According to numerous former top administration officials, the proposal was communicated to officials at the Defense Department’s Northern Command, which is responsible for all military operations within the United States and on its borders. Officials said the proposal was never formally offered to Mr. Trump for approval, but it was discussed during White House meetings as they reviewed other ideas for sealing the border to illegal immigration.

Mr. Esper declined to make a statement. However, those familiar with his chats, who requested anonymity, said he was furious by Mr. Miller’s idea. Additionally, homeland security officers bypassed his office by bringing the concept directly to Northern Command military authorities. Mr. Esper also worried that moving such a large number of troops to the border would jeopardize America’s global military readiness, officials said.
Mr. Esper terminated consideration of the idea at the Pentagon following a brief but contentious confrontation with Mr. Miller in the Oval Office.
By that time, Mr. Trump’s obsession with the southern border was well-known. He has regularly pondered about a moat filled with alligators and suggested shooting migrants in the leg as they reached the border. His advisers discussed using a heat-ray to make the skin of migrants feel warm.

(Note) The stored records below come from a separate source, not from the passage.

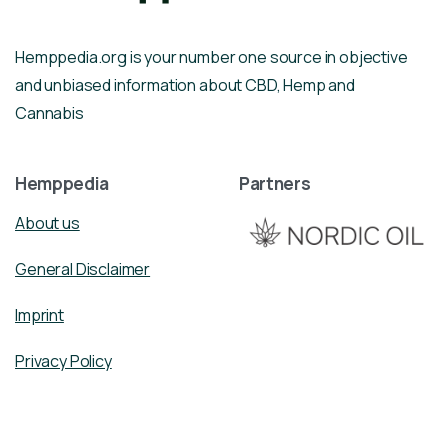
Hemppedia.org is your number one source in objective
and unbiased information about CBD, Hemp and
Cannabis
Hemppedia
Partners
About us
General Disclaimer
Imprint
Privacy Policy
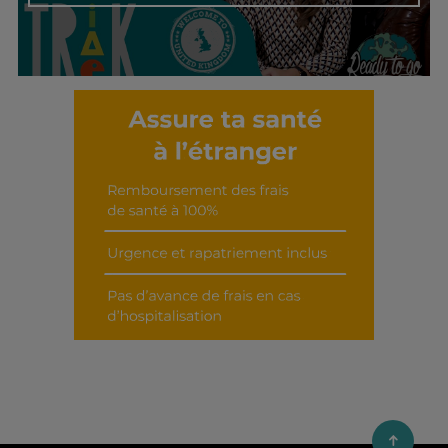
Découvrir cet interview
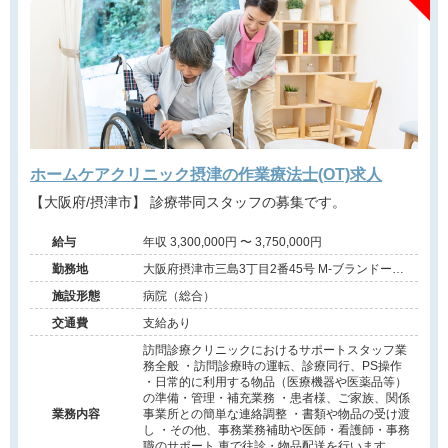
ホームケアクリニック摂津の作業療法士(OT)求人
【大阪府/摂津市】 診療帯同スタッフの募集です。
給与
年収 3,300,000円 〜 3,750,000円
勤務地
大阪府摂津市三島3丁目2番45号 M-ブランドール
402
施設形態
病院（総合）
交通費
支給あり
訪問診療クリニックにおけるサポートスタッフ業
務全般 ・訪問診療時の運転、診療同行、PS操作
・日常的に利用する物品（医療機器や医薬品等）
の準備・管理・補充業務 ・患者様、ご家族、関係
業務内容
事業所との簡単な連絡調整 ・書類や物品の受け渡
し ・その他、事務業務補助や医師・看護師・事務
職のサポート 車で往診・物品配送を行います。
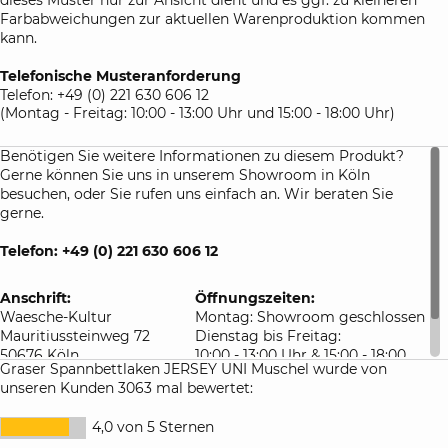
Farbabweichungen zur aktuellen Warenproduktion kommen
kann.
Telefonische Musteranforderung
Telefon: +49 (0) 221 630 606 12
(Montag - Freitag: 10:00 - 13:00 Uhr und 15:00 - 18:00 Uhr)
Benötigen Sie weitere Informationen zu diesem Produkt?
Gerne können Sie uns in unserem Showroom in Köln
besuchen, oder Sie rufen uns einfach an. Wir beraten Sie
gerne.
Telefon: +49 (0) 221 630 606 12
Anschrift:
Öffnungszeiten:
Waesche-Kultur
Montag: Showroom geschlossen
Mauritiussteinweg 72
Dienstag bis Freitag:
50676 Köln
10:00 - 13:00 Uhr & 15:00 - 18:00
Graser Spannbettlaken JERSEY UNI Muschel wurde von
Deutschland
Uhr
unseren Kunden 3063 mal bewertet:
Samstag: 10:00 - 16:00 Uhr
4,0 von 5 Sternen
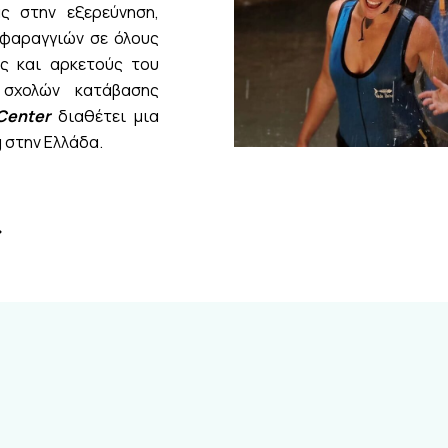
ς στην εξερεύνηση,
 φαραγγιών σε όλους
ας και αρκετούς του
 σχολών κατάβασης
Center
διαθέτει μια
 στην Ελλάδα.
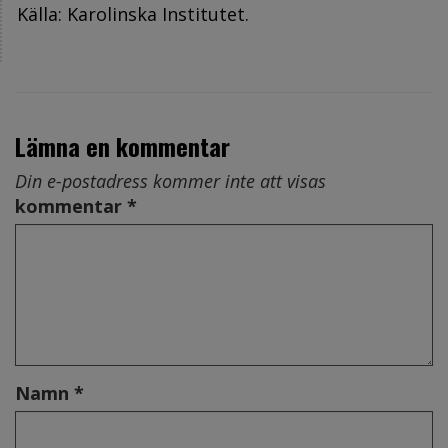
Källa: Karolinska Institutet.
Lämna en kommentar
Din e-postadress kommer inte att visas
kommentar *
Namn *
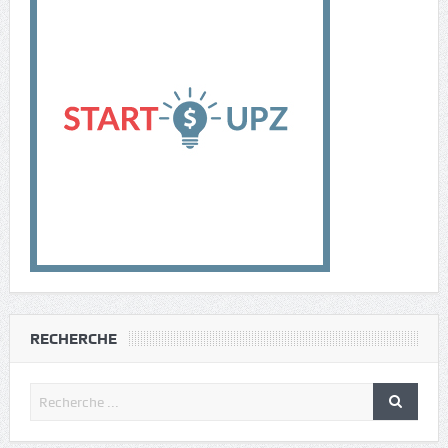
RECHERCHE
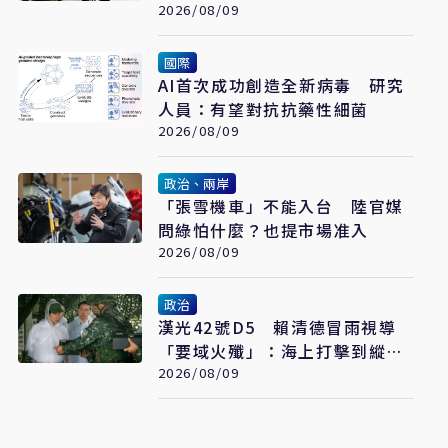
2026/08/09
國際
AI首次成功創造全新病毒 研究
人員：有望對抗抗藥性細菌
2026/08/09
政治、兩岸
「張雪機車」不能入台 陸官媒
問綠怕什麼？也提市場准入
2026/08/09
政治
漢光42號D5 賴清德冒雨視導
「要域火殲」：海上打擊到縱深
防禦驗證整體戰力
2026/08/09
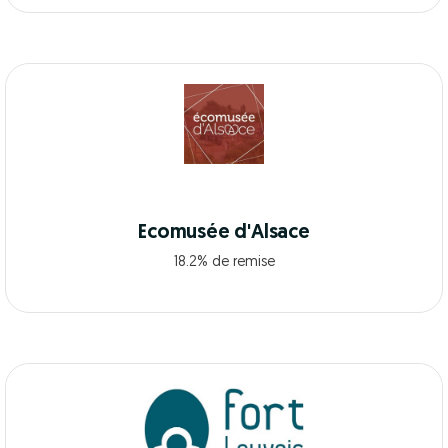
Ecomusée d'Alsace
18.2% de remise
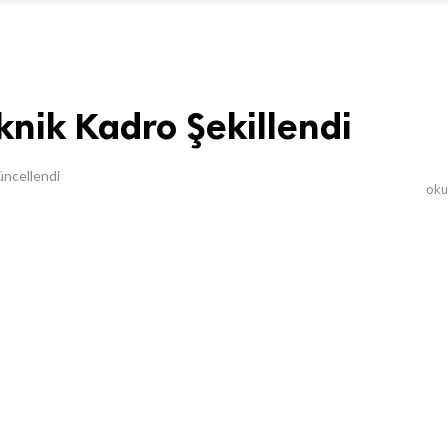
knik Kadro Şekillendi
ncellendi
ok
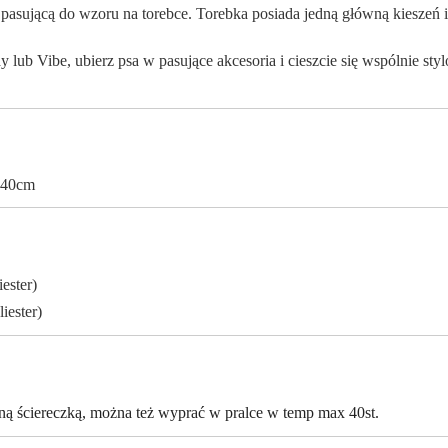
ującą do wzoru na torebce. Torebka posiada jedną główną kieszeń i d
b Vibe, ubierz psa w pasujące akcesoria i cieszcie się wspólnie
-140cm
ester)
ester)
ną ściereczką, można też wyprać w pralce w temp max 40st.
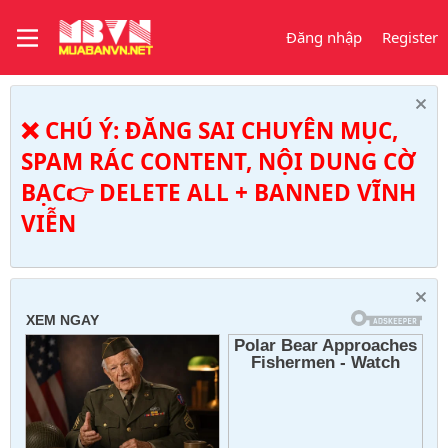
Đăng nhập
Register
❌ CHÚ Ý: ĐĂNG SAI CHUYÊN MỤC,
SPAM RÁC CONTENT, NỘI DUNG CỜ
BẠC👉 DELETE ALL + BANNED VĨNH
VIỄN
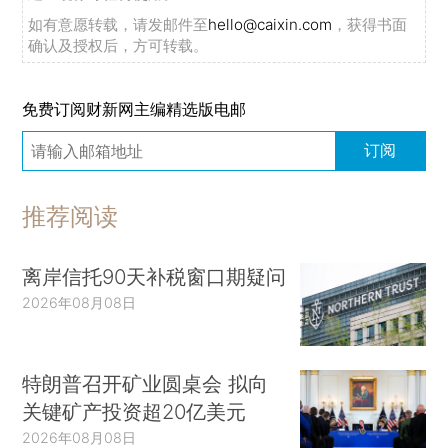
如有意愿转载，请发邮件至
hello@caixin.com
，获得书面
确认及授权后，方可转载。
免费订阅财新网主编精选版电邮
订阅
推荐阅读
离岸信托90天补税窗口期疑问
2026年08月08日
特朗普召开矿业圆桌会 拟向
关键矿产投资超20亿美元
2026年08月08日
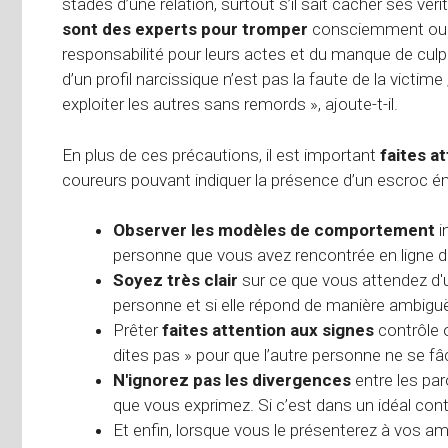
stades d’une relation, surtout s’il sait cacher ses véri
sont des experts pour tromper
consciemment ou 
responsabilité pour leurs actes et du manque de culpa
d’un profil narcissique n’est pas la faute de la victim
exploiter les autres sans remords », ajoute-t-il.
En plus de ces précautions, il est important
faites a
coureurs pouvant indiquer la présence d’un escroc é
Observer les modèles de comportement
i
personne que vous avez rencontrée en ligne d
Soyez très clair
sur ce que vous attendez d'
personne et si elle répond de manière ambiguë
Prêter
faites attention aux signes
contrôle o
dites pas » pour que l’autre personne ne se fâ
N'ignorez pas les divergences
entre les par
que vous exprimez. Si c’est dans un idéal conti
Et enfin, lorsque vous le présenterez à vos am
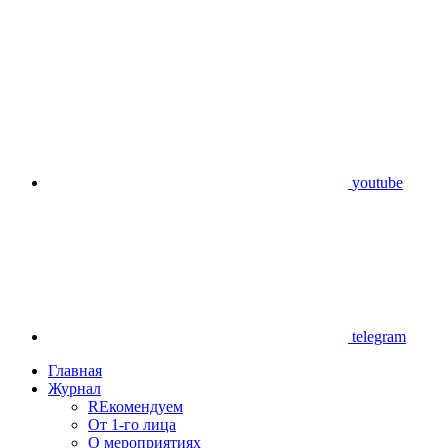
youtube
telegram
Главная
Журнал
REкомендуем
От 1-го лица
О мероприятиях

At the same time that officials considered the massive deployment to the American side of the Mexican border, Mr. Trump pressed his top aides to send forces into Mexico to hunt drug cartels, similar to how American commandos have tracked and killed terrorists in Afghanistan and Pakistan, officials said.
Mr. Trump paused only after aides argued that military raids inside Mexico may appear to the rest of the world as the US conducting an act of war against one of its closest allies and largest trading partner, the officials said.